== Exercise details ==
Only the lines from the one containing "Segment: myocardium. Return" through the last line below belong in your copy; transcribe them exactly and omit any pictures.

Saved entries
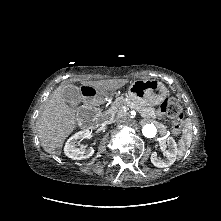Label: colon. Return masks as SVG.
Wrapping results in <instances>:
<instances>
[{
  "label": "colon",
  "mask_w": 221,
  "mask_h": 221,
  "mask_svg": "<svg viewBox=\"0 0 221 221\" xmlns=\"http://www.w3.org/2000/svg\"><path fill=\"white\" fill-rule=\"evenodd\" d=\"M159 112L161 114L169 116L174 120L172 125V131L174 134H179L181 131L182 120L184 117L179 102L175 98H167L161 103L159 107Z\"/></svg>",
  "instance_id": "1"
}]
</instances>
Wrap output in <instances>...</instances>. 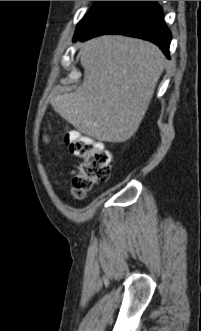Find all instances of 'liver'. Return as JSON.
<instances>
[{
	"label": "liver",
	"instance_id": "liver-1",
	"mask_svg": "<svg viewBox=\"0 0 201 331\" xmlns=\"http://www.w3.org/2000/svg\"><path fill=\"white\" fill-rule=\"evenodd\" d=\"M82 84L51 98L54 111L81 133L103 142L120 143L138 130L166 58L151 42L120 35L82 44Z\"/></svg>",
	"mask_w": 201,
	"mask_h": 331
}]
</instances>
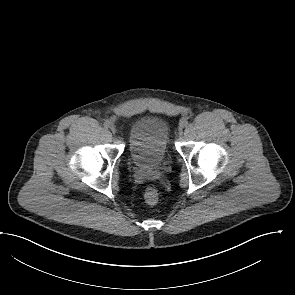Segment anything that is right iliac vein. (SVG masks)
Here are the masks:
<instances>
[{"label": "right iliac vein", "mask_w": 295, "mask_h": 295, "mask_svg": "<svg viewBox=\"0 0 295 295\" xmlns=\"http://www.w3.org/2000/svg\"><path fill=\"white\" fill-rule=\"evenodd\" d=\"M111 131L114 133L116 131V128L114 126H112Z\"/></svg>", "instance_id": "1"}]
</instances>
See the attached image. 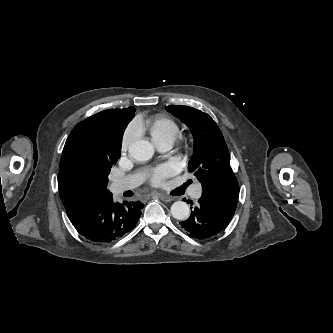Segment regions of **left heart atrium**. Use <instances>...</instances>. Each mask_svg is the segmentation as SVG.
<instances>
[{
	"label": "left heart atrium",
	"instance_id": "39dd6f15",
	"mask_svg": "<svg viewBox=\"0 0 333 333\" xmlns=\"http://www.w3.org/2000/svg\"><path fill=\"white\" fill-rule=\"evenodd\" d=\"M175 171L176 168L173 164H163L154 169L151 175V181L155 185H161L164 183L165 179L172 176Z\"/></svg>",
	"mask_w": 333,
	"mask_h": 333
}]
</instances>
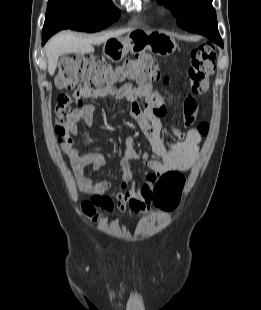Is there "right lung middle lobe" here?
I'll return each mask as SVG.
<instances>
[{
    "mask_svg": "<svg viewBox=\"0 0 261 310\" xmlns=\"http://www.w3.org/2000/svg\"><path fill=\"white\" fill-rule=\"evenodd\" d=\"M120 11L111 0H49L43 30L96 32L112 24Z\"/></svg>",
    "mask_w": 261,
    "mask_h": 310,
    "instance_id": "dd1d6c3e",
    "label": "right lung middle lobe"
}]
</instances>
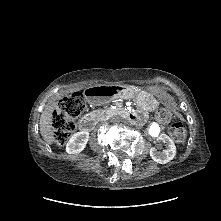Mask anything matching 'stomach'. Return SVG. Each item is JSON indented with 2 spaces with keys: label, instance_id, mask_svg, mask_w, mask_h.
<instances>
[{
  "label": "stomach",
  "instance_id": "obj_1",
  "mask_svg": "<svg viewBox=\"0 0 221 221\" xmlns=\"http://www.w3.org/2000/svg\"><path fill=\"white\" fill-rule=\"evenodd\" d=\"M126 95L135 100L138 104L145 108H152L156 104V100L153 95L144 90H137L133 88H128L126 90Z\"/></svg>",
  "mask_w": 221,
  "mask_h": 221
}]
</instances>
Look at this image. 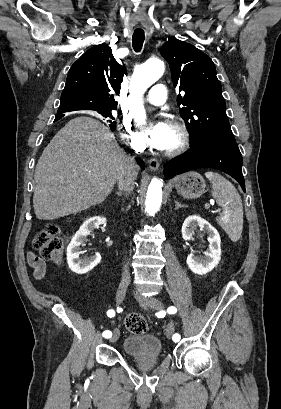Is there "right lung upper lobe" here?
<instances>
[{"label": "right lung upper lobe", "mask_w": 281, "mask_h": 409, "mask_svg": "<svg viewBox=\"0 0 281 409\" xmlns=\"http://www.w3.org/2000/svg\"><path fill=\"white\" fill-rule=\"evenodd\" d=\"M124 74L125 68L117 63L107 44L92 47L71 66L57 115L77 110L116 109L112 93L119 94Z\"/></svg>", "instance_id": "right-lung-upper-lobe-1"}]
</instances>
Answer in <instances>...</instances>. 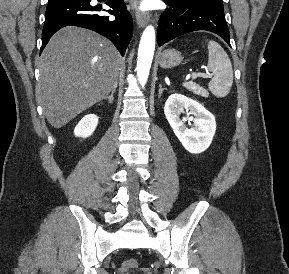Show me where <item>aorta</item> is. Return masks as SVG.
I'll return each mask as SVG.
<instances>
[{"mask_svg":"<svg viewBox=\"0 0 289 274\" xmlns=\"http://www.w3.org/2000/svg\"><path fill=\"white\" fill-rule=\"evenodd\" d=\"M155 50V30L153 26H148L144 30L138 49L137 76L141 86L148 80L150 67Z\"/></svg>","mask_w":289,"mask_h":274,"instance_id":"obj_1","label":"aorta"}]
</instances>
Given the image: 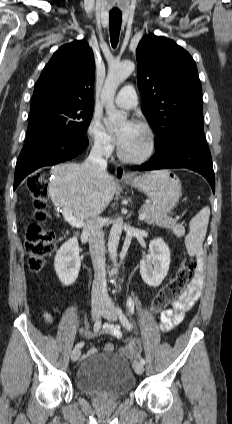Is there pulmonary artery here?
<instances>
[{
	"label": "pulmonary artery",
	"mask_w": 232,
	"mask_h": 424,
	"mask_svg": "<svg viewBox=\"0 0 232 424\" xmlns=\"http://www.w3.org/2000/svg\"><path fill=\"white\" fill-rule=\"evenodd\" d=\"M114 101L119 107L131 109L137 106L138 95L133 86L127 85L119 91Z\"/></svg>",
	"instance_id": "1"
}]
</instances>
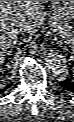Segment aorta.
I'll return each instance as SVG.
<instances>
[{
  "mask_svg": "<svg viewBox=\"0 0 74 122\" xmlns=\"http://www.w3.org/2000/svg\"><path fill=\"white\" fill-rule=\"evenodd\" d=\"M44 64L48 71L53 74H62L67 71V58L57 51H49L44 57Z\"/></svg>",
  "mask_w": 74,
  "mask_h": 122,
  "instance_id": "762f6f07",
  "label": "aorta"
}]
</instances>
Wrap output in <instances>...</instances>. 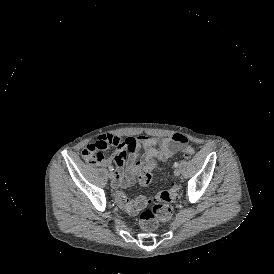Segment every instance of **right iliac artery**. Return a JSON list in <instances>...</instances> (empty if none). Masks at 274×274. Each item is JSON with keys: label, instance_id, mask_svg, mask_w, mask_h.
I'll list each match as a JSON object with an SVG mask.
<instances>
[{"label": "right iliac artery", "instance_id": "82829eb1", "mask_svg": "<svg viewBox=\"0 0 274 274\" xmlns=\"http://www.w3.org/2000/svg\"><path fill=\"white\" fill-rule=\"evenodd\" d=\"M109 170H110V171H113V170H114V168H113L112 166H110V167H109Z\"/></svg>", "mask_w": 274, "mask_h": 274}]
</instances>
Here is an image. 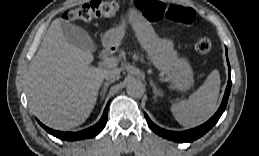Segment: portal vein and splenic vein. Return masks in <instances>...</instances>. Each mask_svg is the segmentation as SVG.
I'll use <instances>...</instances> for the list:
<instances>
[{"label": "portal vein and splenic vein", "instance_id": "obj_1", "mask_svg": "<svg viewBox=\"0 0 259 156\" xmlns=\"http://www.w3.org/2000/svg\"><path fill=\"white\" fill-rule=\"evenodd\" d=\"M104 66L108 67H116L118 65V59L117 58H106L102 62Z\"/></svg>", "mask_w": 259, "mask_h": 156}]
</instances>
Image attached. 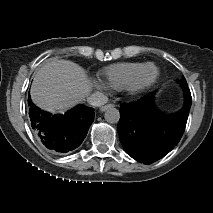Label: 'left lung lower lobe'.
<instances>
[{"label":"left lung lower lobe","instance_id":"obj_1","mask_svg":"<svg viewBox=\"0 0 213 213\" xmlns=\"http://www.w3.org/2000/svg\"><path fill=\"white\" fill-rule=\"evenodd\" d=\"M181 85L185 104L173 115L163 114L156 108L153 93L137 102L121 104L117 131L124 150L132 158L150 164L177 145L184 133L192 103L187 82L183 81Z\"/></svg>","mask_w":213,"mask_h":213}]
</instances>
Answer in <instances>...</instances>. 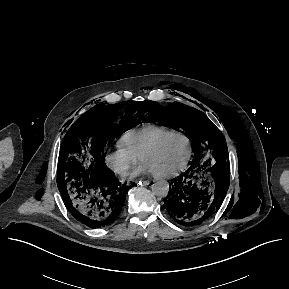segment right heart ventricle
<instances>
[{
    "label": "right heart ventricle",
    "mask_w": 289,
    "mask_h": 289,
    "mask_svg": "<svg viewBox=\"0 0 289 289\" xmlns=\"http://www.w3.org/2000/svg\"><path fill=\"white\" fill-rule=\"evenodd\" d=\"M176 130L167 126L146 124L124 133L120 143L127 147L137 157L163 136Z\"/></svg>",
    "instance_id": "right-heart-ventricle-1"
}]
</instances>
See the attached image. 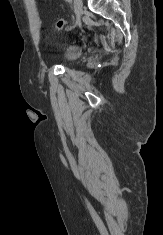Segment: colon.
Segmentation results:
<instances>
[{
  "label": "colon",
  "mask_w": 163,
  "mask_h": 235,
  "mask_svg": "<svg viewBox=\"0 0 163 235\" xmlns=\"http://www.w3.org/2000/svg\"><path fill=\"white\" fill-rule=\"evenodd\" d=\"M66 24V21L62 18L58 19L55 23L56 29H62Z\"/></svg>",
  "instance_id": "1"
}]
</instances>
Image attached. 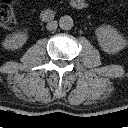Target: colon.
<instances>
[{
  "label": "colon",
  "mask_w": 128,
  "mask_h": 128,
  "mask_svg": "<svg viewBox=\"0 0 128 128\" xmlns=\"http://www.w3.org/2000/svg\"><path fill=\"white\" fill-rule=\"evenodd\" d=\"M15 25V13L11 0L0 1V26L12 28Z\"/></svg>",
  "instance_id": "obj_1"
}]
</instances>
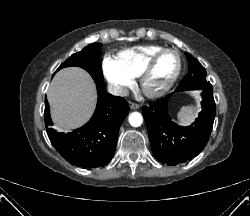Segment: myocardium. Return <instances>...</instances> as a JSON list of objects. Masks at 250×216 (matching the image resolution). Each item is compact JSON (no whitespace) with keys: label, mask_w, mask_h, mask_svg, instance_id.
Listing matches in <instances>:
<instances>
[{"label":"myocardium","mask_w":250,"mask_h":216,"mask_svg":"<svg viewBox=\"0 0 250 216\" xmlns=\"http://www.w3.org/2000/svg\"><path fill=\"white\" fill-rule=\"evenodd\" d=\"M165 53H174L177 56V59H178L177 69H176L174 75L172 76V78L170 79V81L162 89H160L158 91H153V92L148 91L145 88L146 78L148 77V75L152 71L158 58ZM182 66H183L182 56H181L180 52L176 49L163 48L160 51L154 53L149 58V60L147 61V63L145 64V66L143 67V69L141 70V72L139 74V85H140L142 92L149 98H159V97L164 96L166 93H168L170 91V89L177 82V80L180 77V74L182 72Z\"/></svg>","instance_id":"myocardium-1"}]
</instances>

== Completed exercise ==
Segment: myocardium. Return <instances>...</instances> as a JSON list of objects. Masks at 250×216 (matching the image resolution). Each item is compact JSON (no whitespace) with keys: label, mask_w, mask_h, mask_svg, instance_id.
Listing matches in <instances>:
<instances>
[{"label":"myocardium","mask_w":250,"mask_h":216,"mask_svg":"<svg viewBox=\"0 0 250 216\" xmlns=\"http://www.w3.org/2000/svg\"><path fill=\"white\" fill-rule=\"evenodd\" d=\"M165 53H174L177 56V59H178L177 69H176L174 75L172 76V78L170 79V81L162 89H160L158 91H153V92L148 91L145 88L146 78L148 77V75L152 71L158 58ZM182 66H183L182 56H181L180 52L176 49L163 48L160 51L154 53L149 58V60L147 61V63L145 64V66L143 67V69L141 70V72L139 74V85H140L142 92L149 98H159V97L164 96L166 93H168L170 91V89L177 82V80L180 77V74L182 72Z\"/></svg>","instance_id":"myocardium-1"}]
</instances>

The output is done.